Soberanes Fire: Big Sur wildfire rages on

Smoke from the Soberanes Fire spreads over woods, as seen from White Rock in Carmel Valley, southeast of Monterey, Calif., Wednesday, July 27, 2016.
Smoke from the Soberanes Fire spreads over woods, as seen from White Rock in Carmel Valley, southeast of Monterey, Calif., Wednesday, July 27, 2016.
Nic Coury/AP

Firefighters gained a little ground on a wildfire burning along California's Big Sur coastline as the fire remained moderate over Saturday night.

The Soberanes Fire in Monterey County has burned more than 38,000 acres and is 15 percent contained.

It has destroyed at least 57  homes and put at least 2,000 homes and other buildings at risk.
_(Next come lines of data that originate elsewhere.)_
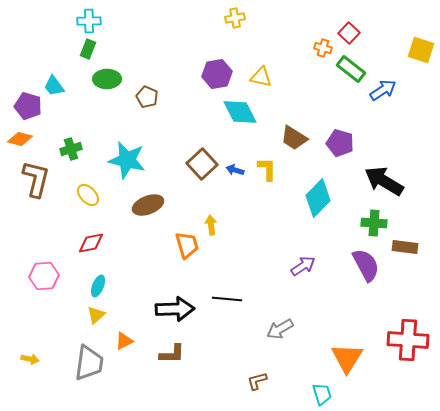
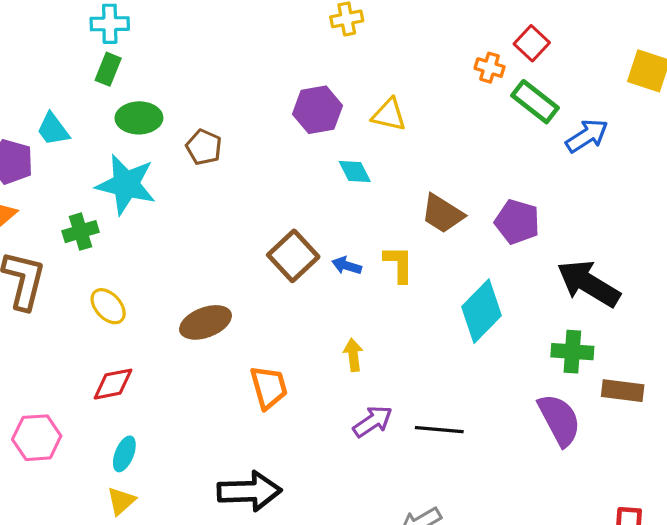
cyan diamond: (240, 112) -> (355, 171), size x0.6
cyan star: (127, 160) -> (126, 184), moved
yellow arrow: (211, 225) -> (353, 355), moved
purple arrow: (303, 266) -> (373, 421), moved
black line: (227, 299) -> (439, 430), moved

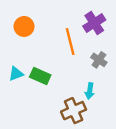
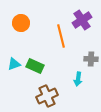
gray cross: (99, 60) -> (91, 59), moved, turned -32
brown cross: (74, 111) -> (47, 96), moved

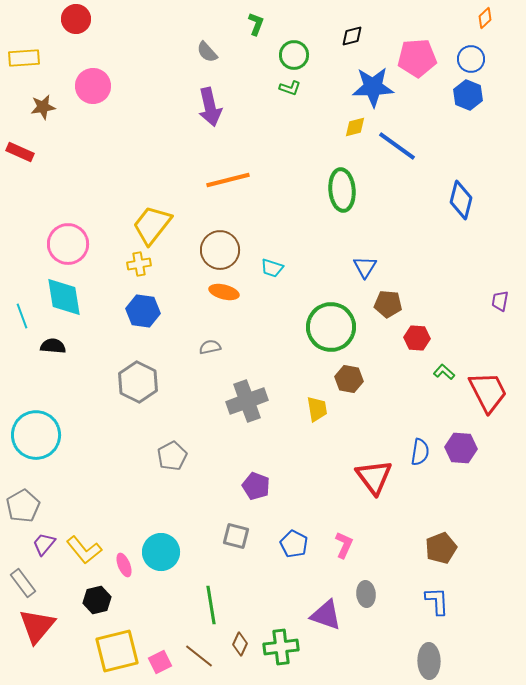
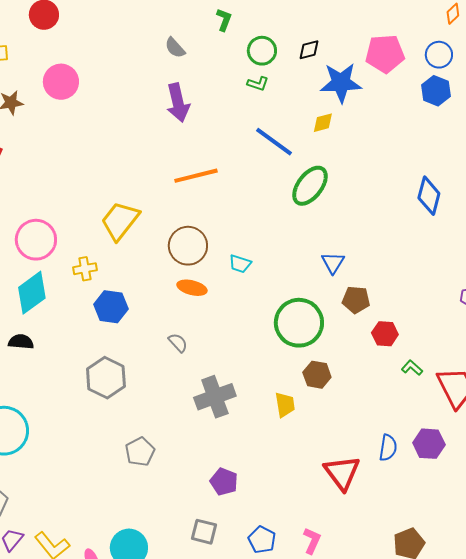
black diamond: (352, 36) -> (309, 50), moved
blue line: (397, 146) -> (274, 142), moved
green ellipse: (342, 190) -> (310, 186), turned 42
yellow cross: (139, 264) -> (85, 269), moved
cyan diamond: (64, 297) -> (32, 293), turned 63
gray semicircle: (210, 347) -> (178, 343), turned 60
The massive blaze has forced at least 350 residents to flee.

More than 5,000 firefighters are battling the wildfire, which began burning on Friday, July 22. Officials expect it to linger until the end of August.

Fire Tracker: Soberanes Fire in Monterey County

A 35-year-old father of two girls was killed this week when the bulldozer he was operating rolled over on the fire lines.
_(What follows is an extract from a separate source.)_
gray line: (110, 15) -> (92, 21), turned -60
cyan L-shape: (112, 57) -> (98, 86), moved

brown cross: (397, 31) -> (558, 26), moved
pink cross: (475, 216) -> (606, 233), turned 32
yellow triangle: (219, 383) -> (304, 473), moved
On Thursday he was identified as Robert Reagan, a 35-year-old father of two daughters from Fresno County who also helps care for a young niece, according to his sister Hannah Cunnings.

Cunnings said he was the kind of person who would offer to put snow chains on a neighbor's car or fix an engine that needed repair.

"Even since he was a boy, he just really wanted to help people," she said, crying.

Firefighters worked in rugged terrain near State Highway 1 in an area that draws tourists from around the world for the dramatic vistas of ocean and mountains. The famous roadway remained open, but smoke and the threat of flames forced the closure of state parks near Big Sur, a big economic driver for the region.

All California State Parks from Point Lobos State Natural Reserve through Julia Pfeiffer Burns State Park are closed until further notice.

Tom and Donna Huntington, both 65, have lived for 29 years in the community of Palo Colorado, which was hard-hit by the fire. They fled their home last Friday and have been staying with friends and a Red Cross shelter at a school.

"It's a heartbreaker. I could cry right now," Tom Huntington said. "I'm so lucky I didn't lose my house. And I know some people that have."

Eric Beninger, a former firefighter who also lives in Palo Colorado, isn't sure his home is still standing.

"When I did leave yesterday I ended up seeing flames coming up my road," he said. "Just hope for the best, that's about all I can do."

Four people who escaped the fire early in the week acknowledged growing marijuana in the area for the last three months, Monterey County sheriff's Sgt. Kathy Palazzolo said.

Another man was killed last week in a wildfire still burning on the outskirts of Los Angeles. Crews have stopped the spread of the nearly 60-square-mile Sand Fire, which destroyed 18 homes in mountains and canyons around Santa Clarita.

Authorities have not determined a cause for either California fire.